### What to work on
In the entries below, find the string "Amerikada" and return each line holding it.

───── Material for the task ─────

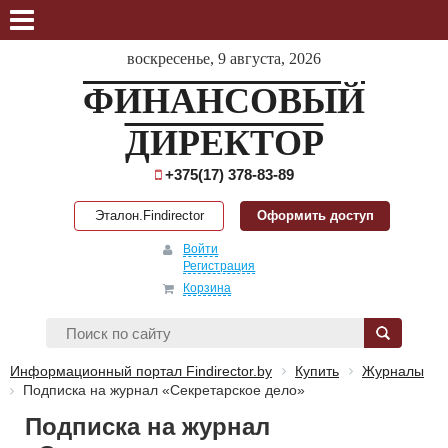
воскресенье, 9 августа, 2026
ФИНАНСОВЫЙ
ДИРЕКТОР
+375(17) 378-83-89
Эталон.Findirector
Оформить доступ
Войти
Регистрация
Корзина
Информационный портал Findirector.by
Купить
Журналы
Подписка на журнал «Секретарское дело»
Подписка на журнал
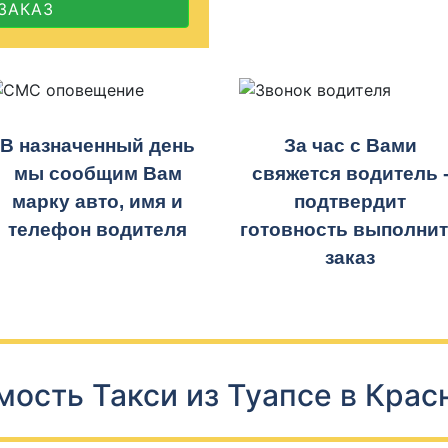
ЗАКАЗ
В назначенный день
За час с Вами
мы сообщим Вам
свяжется водитель 
марку авто, имя и
подтвердит
телефон водителя
готовность выполни
заказ
мость Такси из Туапсе в Крас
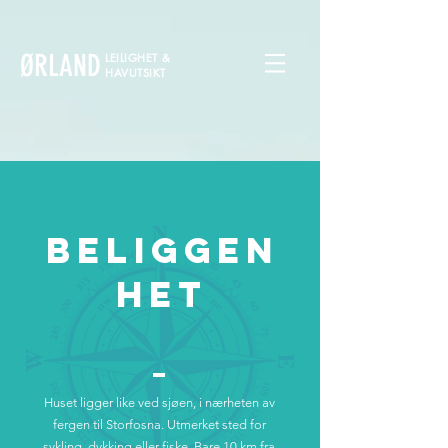
ØRLAND
LEILIGHET &
HAVUTSIKT
BELIGGEN
HET
Huset ligger like ved sjøen, i nærheten av
fergen til Storfosna. Utmerket sted for
sykling, dykking eller fiske. Bare 10 km fra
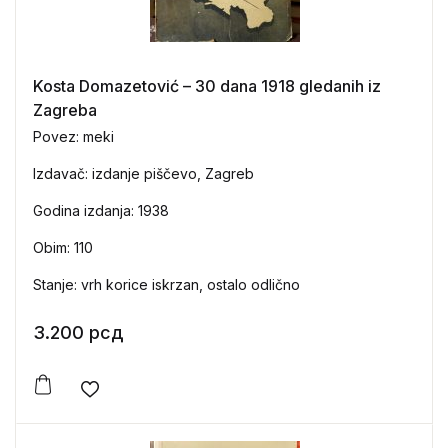
Kosta Domazetović – 30 dana 1918 gledanih iz
Zagreba
Povez: meki
Izdavač: izdanje piščevo, Zagreb
Godina izdanja: 1938
Obim: 110
Stanje: vrh korice iskrzan, ostalo odlično
3.200
рсд
Add to wishlist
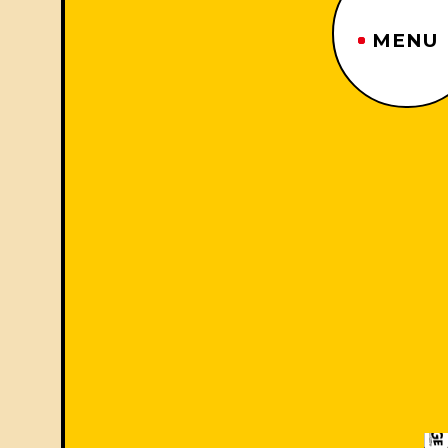
MENU
ジーヤマトップページ
TOP PAGE
制作番組紹介
WORKS
企業情報
ABOUT US
沿革
HISTORY
事業内容
BUSINESS
採用情報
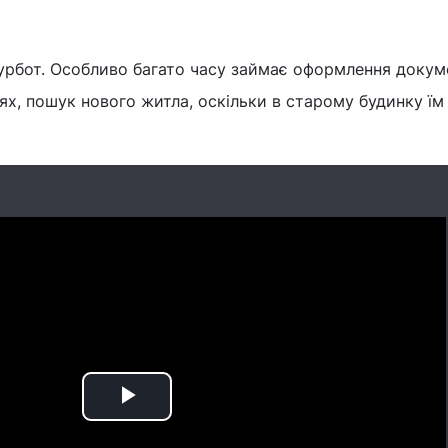
урбот. Особливо багато часу займає оформлення докуме
іях, пошук нового житла, оскільки в старому будинку їм
Play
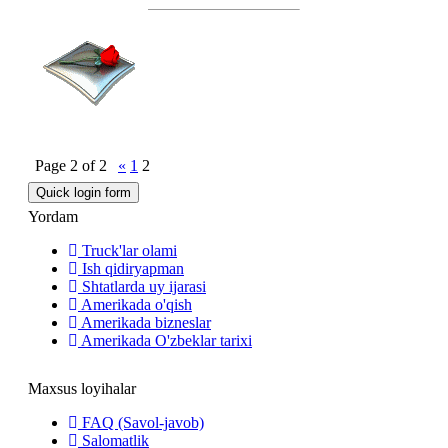
Page
2
of
2
«
1
2
Yordam
Truck'lar olami
Ish qidiryapman
Shtatlarda uy ijarasi
Amerikada o'qish
Amerikada bizneslar
Amerikada O'zbeklar tarixi
Maxsus loyihalar
FAQ (Savol-javob)
Salomatlik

─────

### Result below
Amerikada o'qish
Amerikada bizneslar
Amerikada O'zbeklar tarixi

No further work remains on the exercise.